Wednesday, July 27, 2011

Degradation of Privacy

I guess this stance is an unpopular one - or, rather, an unfashionable one - but I really hate when companies gather data about me and my friends.

I'm bringing this up here because I catch a lot of flak about it from even fairly geeky friends. So let me explain why I am against corporations collecting and retaining information. More specifically, why I think it should be illegal for corporations to use facial recognition software or otherwise "deanonymize" information.

Let's start small.

Point one: corporations cannot be trusted to keep data safely. Corporate IT practices are notoriously poor, and there have been hundreds of examples of accounts (even ones with financial information such as credit card numbers) being stolen by the hundreds of thousands. Sony is the most recent loud example, but Citibank and others show it is hardly a black swan.

So, even before we get to things like privacy, corporations can't even be trusted to keep the data they actually need to operate day to day safe. There are plenty of practices that can keep user data safe even if the corporate database is hacked or leaked. These all involve not keeping data. Only keeping hashes, discarding the credit card number except perhaps the last four digits for identification, and so on.

Some data are less critical.
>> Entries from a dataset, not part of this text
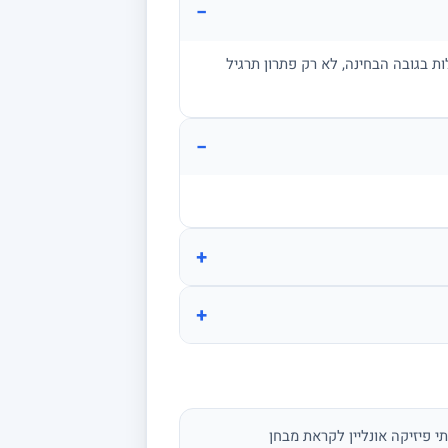
−
ת בגובה הבחינה, לא רק פתרון תרגיל
−
+
+
י פיזיקה אונליין לקראת מבחן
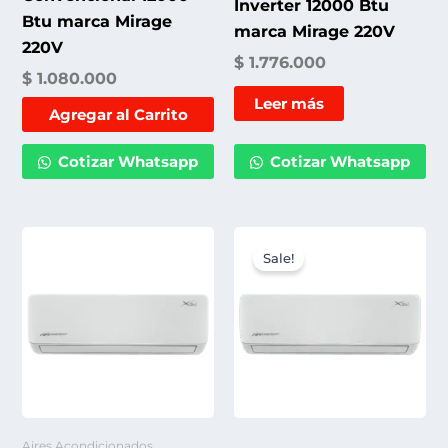
Inverter 12000 Btu
Btu marca Mirage
marca Mirage 220V
220V
$
1.776.000
$
1.080.000
Leer más
Agregar al Carrito
Cotizar Whatsapp
Cotizar Whatsapp
Original
Cur
price
pric
Sale!
was:
is:
$ 1.270.000.
$ 1.
Aires Acondicionados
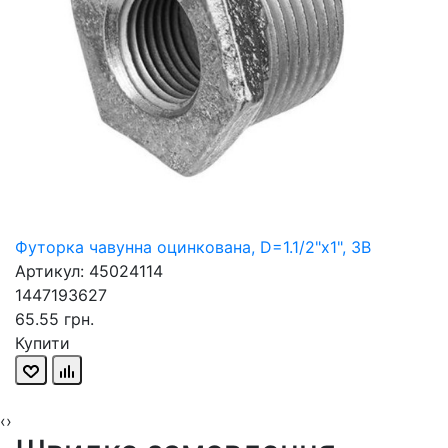
Футорка чавунна оцинкована, D=1.1/2"x1", ЗВ
Артикул: 45024114
1447193627
65.55 грн.
Купити
‹
›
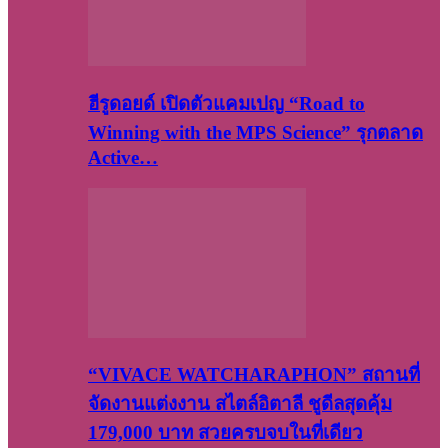
ฮีรูดอยด์ เปิดตัวแคมเปญ “Road to
Winning with the MPS Science” รุกตลาด
Active…
“VIVACE WATCHARAPHON” สถานที่
จัดงานแต่งงาน สไตล์อิตาลี ชูดีลสุดคุ้ม
179,000 บาท สวยครบจบในที่เดียว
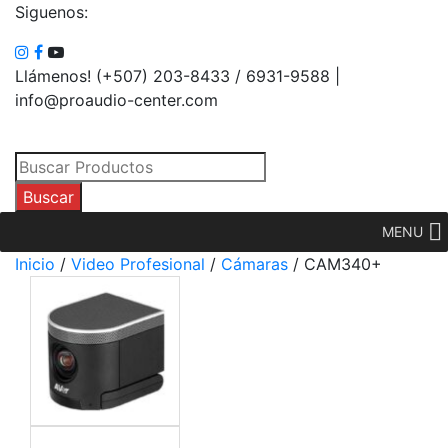
Siguenos:
Llámenos! (+507) 203-8433 / 6931-9588 |
info@proaudio-center.com
Búsqueda
de
Buscar
productos
MENU
Inicio
/
Video Profesional
/
Cámaras
/ CAM340+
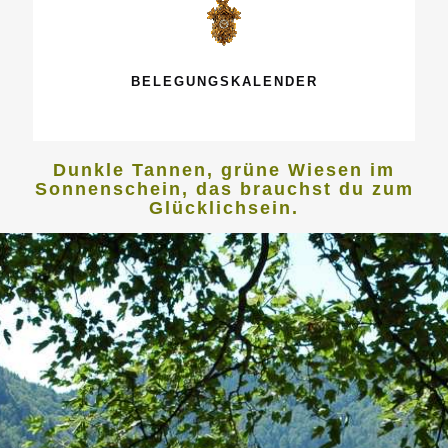
BELEGUNGSKALENDER
Dunkle Tannen, grüne Wiesen im
Sonnenschein, das brauchst du zum
Glücklichsein.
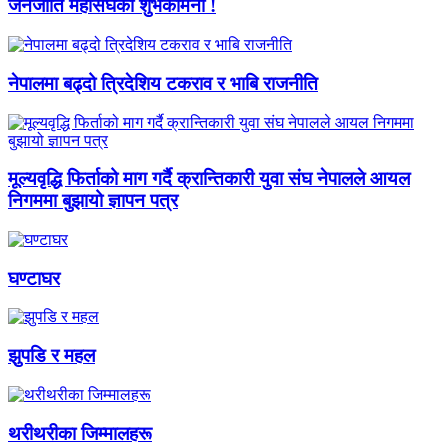
जनजाति महासंघको शुभकामना !
नेपालमा बढ्दो त्रिदेशिय टकराव र भाबि राजनीति
मूल्यवृद्धि फिर्ताको माग गर्दै क्रान्तिकारी युवा संघ नेपालले आयल
निगममा बुझायो ज्ञापन पत्र
घण्टाघर
झुपडि र महल
थरीथरीका जिम्मालहरू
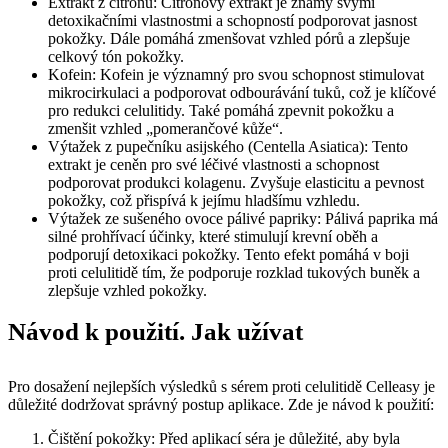
Extrakt z citronu: Citronový extrakt je známý svými
detoxikačními vlastnostmi a schopností podporovat jasnost
pokožky. Dále pomáhá zmenšovat vzhled pórů a zlepšuje
celkový tón pokožky.
Kofein: Kofein je významný pro svou schopnost stimulovat
mikrocirkulaci a podporovat odbourávání tuků, což je klíčové
pro redukci celulitidy. Také pomáhá zpevnit pokožku a
zmenšit vzhled „pomerančové kůže“.
Výtažek z pupečníku asijského (Centella Asiatica): Tento
extrakt je ceněn pro své léčivé vlastnosti a schopnost
podporovat produkci kolagenu. Zvyšuje elasticitu a pevnost
pokožky, což přispívá k jejímu hladšímu vzhledu.
Výtažek ze sušeného ovoce pálivé papriky: Pálivá paprika má
silné prohřívací účinky, které stimulují krevní oběh a
podporují detoxikaci pokožky. Tento efekt pomáhá v boji
proti celulitidě tím, že podporuje rozklad tukových buněk a
zlepšuje vzhled pokožky.
Návod k použití. Jak užívat
Pro dosažení nejlepších výsledků s sérem proti celulitidě Celleasy je
důležité dodržovat správný postup aplikace. Zde je návod k použití:
Čištění pokožky: Před aplikací séra je důležité, aby byla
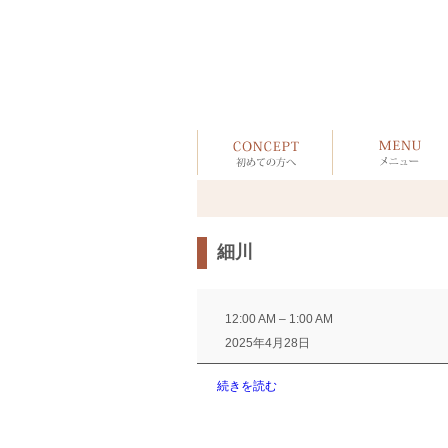
細川
細
川
12:00 AM
–
1:00 AM
2025年4月28日
続きを読む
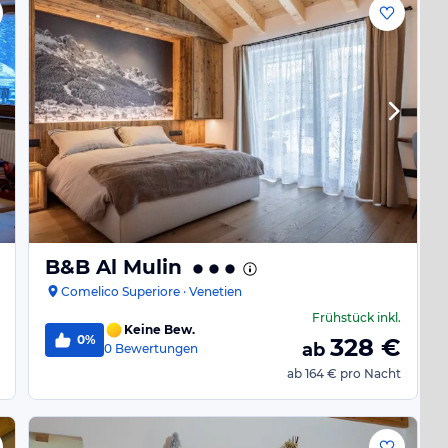
B&B Al Mulin
Comelico Superiore · Venetien
Frühstück
inkl.
Keine Bew.
0%
328
€
ab
0
Bewertungen
ab
164 €
pro Nacht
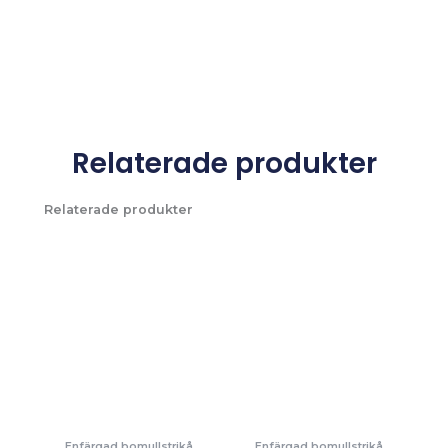
Relaterade produkter
Relaterade produkter
Enfärgad bomullstrikå
Enfärgad bomullstrikå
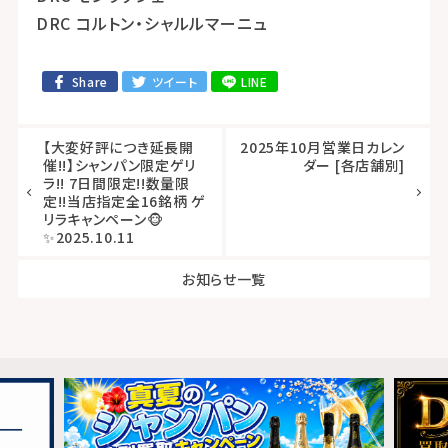
DRC コルトン・シャルルマーニュ
Share
ツイート
LINE
【大変好評につき延長開
2025年10月営業日カレン
催!!】シャンパン限定ゲリ
ダー [各店舗別]
ラ!! 7日間限定!!数量限
定!!当店指定全16銘柄 ゲ
リラキャンペーン🐵
✨2025.10.11
お知らせ一覧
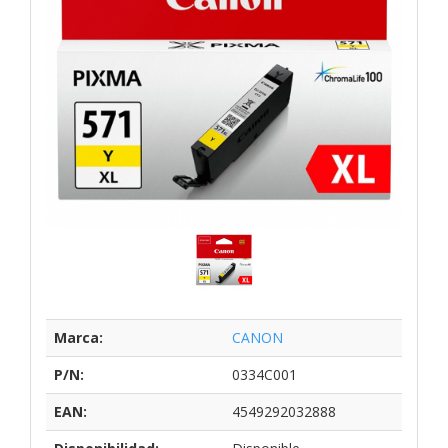
Marca:
CANON
P/N:
0334C001
EAN:
4549292032888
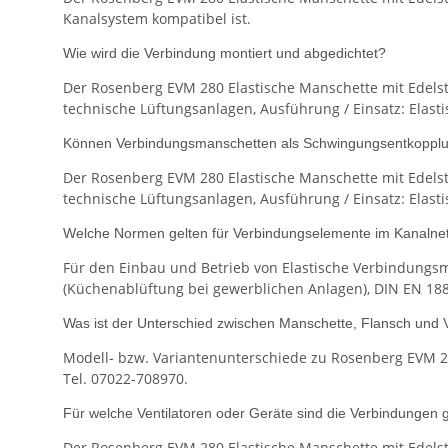
Kanalsystem kompatibel ist.
Wie wird die Verbindung montiert und abgedichtet?
Der Rosenberg EVM 280 Elastische Manschette mit Edelsta
technische Lüftungsanlagen, Ausführung / Einsatz: Elasti
Können Verbindungsmanschetten als Schwingungsentkopplu
Der Rosenberg EVM 280 Elastische Manschette mit Edelsta
technische Lüftungsanlagen, Ausführung / Einsatz: Elasti
Welche Normen gelten für Verbindungselemente im Kanalne
Für den Einbau und Betrieb von Elastische Verbindungs
(Küchenablüftung bei gewerblichen Anlagen), DIN EN 1886
Was ist der Unterschied zwischen Manschette, Flansch und
Modell- bzw. Variantenunterschiede zu Rosenberg EVM 2
Tel. 07022-708970.
Für welche Ventilatoren oder Geräte sind die Verbindungen 
Der Rosenberg EVM 280 Elastische Manschette mit Edelsta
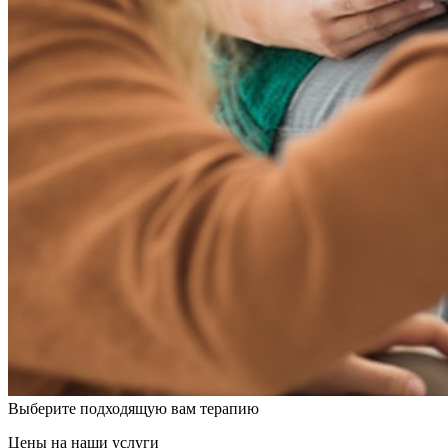
Выберите подходящую вам терапию
Цены на наши услуги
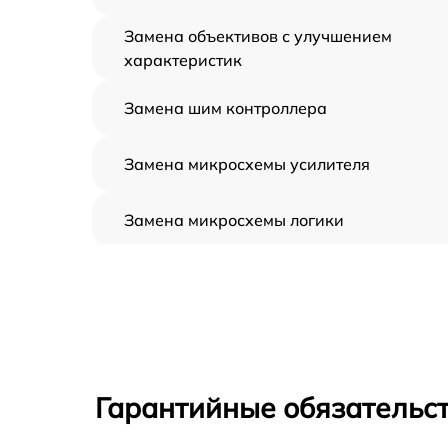
Замена объективов с улучшением
характеристик
Замена шим контроллера
Замена микросхемы усилителя
Замена микросхемы логики
Замена CORE
Ремонт встроенного дальнометра и
других устройств
Калибровка и настройка тепловизора
Гарантийные обязательст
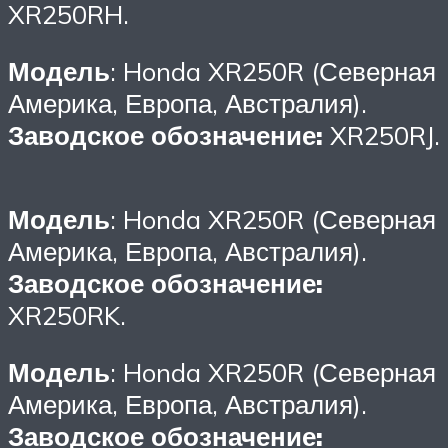
XR250RH.
Модель
: Honda XR250R (Северная
Америка, Европа, Австралия).
Заводское обозначение:
XR250RJ.
Модель
: Honda XR250R (Северная
Америка, Европа, Австралия).
Заводское обозначение:
XR250RK.
Модель
: Honda XR250R (Северная
Америка, Европа, Австралия).
Заводское обозначение:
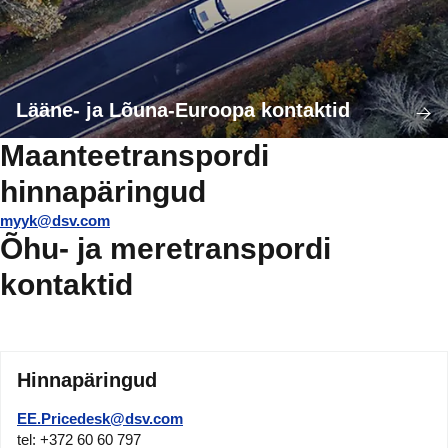
Lääne- ja Lõuna-Euroopa kontaktid
Maanteetranspordi
hinnapäringud
myyk@dsv.com
Õhu- ja meretranspordi
kontaktid
Hinnapäringud
EE.Pricedesk@dsv.com
tel: +372 60 60 797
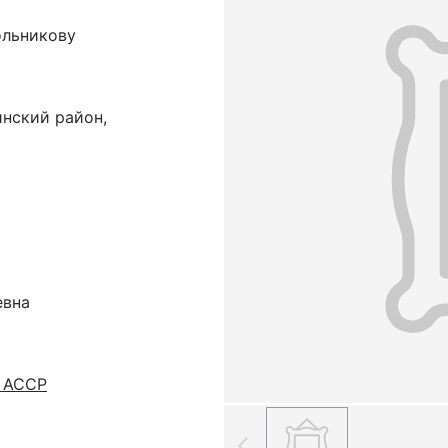
ольникову
инский район,
евна
ю АССР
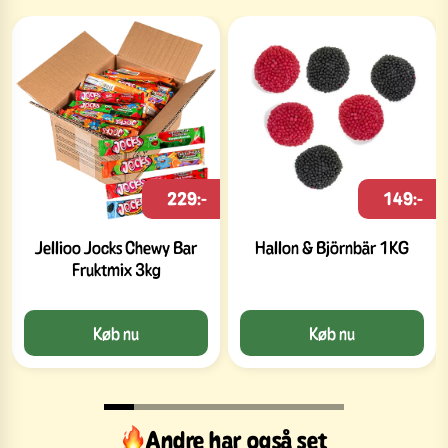
229:-
149:-
Jellioo Jocks Chewy Bar
Hallon & Björnbär 1KG
Fruktmix 3kg
Køb nu
Køb nu
Andre har også set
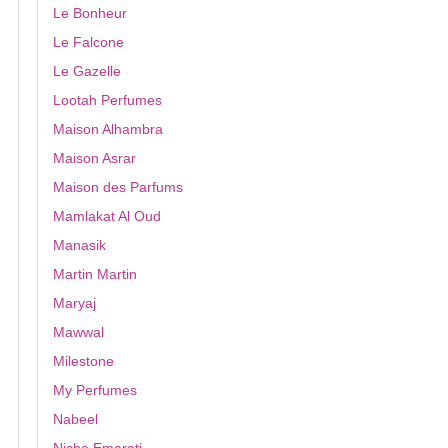
Le Bonheur
Le Falcone
Le Gazelle
Lootah Perfumes
Maison Alhambra
Maison Asrar
Maison des Parfums
Mamlakat Al Oud
Manasik
Martin Martin
Maryaj
Mawwal
Milestone
My Perfumes
Nabeel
It's a pain when someone steals 500,000 client email addresses, but it's probably not going to result in your clients actually being harmed significantly - just an uptick in the amount of useless spam being caught by the filters. Except that's not actually true: that data can help deanonymize other data, which is a problem most people don't bother considering.

Point two: Data give corporations advantages. Corporations are businesses, 99.99999% of which are out to get as much money as possible. Even without any information about you, corporations build their products to lock you in and drill your pockets as much as possible.

While I don't like this much, I understand that it's not feasible to magically make corporations stop doing that. So let's proceed with the idea that any advantage the corporation can get will go to mining its consumers as much as possible.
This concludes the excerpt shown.